**EXERCISE DETAILS**
Each entry below is to be duplicated verbatim.

**DATASET EXCERPTS**
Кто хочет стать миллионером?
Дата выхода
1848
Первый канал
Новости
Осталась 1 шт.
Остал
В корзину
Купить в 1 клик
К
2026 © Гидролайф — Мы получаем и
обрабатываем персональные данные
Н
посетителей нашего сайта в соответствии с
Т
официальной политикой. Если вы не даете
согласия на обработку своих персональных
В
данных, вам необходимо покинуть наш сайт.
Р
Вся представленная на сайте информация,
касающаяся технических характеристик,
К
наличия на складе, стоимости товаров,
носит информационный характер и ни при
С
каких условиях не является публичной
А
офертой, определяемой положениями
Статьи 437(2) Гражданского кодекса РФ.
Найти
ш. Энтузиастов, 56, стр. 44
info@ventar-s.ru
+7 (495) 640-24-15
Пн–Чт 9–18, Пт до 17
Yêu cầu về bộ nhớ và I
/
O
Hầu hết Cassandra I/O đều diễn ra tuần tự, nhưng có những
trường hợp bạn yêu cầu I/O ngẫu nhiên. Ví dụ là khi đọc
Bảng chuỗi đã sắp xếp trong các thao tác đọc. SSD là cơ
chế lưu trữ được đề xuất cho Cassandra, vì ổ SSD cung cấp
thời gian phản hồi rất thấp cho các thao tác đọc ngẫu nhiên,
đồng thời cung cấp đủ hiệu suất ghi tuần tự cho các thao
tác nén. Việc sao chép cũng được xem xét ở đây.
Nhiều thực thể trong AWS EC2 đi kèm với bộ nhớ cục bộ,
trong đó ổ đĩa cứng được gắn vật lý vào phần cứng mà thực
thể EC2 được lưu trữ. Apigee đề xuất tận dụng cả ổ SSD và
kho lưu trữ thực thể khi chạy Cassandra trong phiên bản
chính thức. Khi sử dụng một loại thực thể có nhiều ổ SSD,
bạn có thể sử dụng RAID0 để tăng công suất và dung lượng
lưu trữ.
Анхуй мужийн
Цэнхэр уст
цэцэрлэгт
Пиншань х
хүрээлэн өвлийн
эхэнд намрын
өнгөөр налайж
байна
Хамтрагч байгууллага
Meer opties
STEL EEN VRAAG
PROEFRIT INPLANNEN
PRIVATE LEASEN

**SOLUTION TO THIS EXERCISE**
Кто хочет стать миллионером?
Дата выхода
1848
Первый канал
Новости
Осталась 1 шт.
Остал
В корзину
Купить в 1 клик
К
2026 © Гидролайф — Мы получаем и
обрабатываем персональные данные
Н
посетителей нашего сайта в соответствии с
Т
официальной политикой. Если вы не даете
согласия на обработку своих персональных
В
данных, вам необходимо покинуть наш сайт.
Р
Вся представленная на сайте информация,
касающаяся технических характеристик,
К
наличия на складе, стоимости товаров,
носит информационный характер и ни при
С
каких условиях не является публичной
А
офертой, определяемой положениями
Статьи 437(2) Гражданского кодекса РФ.
Найти
ш. Энтузиастов, 56, стр. 44
info@ventar-s.ru
+7 (495) 640-24-15
Пн–Чт 9–18, Пт до 17
Yêu cầu về bộ nhớ và I
/
O
Hầu hết Cassandra I/O đều diễn ra tuần tự, nhưng có những
trường hợp bạn yêu cầu I/O ngẫu nhiên. Ví dụ là khi đọc
Bảng chuỗi đã sắp xếp trong các thao tác đọc. SSD là cơ
chế lưu trữ được đề xuất cho Cassandra, vì ổ SSD cung cấp
thời gian phản hồi rất thấp cho các thao tác đọc ngẫu nhiên,
đồng thời cung cấp đủ hiệu suất ghi tuần tự cho các thao
tác nén. Việc sao chép cũng được xem xét ở đây.
Nhiều thực thể trong AWS EC2 đi kèm với bộ nhớ cục bộ,
trong đó ổ đĩa cứng được gắn vật lý vào phần cứng mà thực
thể EC2 được lưu trữ. Apigee đề xuất tận dụng cả ổ SSD và
kho lưu trữ thực thể khi chạy Cassandra trong phiên bản
chính thức. Khi sử dụng một loại thực thể có nhiều ổ SSD,
bạn có thể sử dụng RAID0 để tăng công suất và dung lượng
lưu trữ.
Анхуй мужийн
Цэнхэр уст
цэцэрлэгт
Пиншань х
хүрээлэн өвлийн
эхэнд намрын
өнгөөр налайж
байна
Хамтрагч байгууллага
Meer opties
STEL EEN VRAAG
PROEFRIT INPLANNEN
PRIVATE LEASEN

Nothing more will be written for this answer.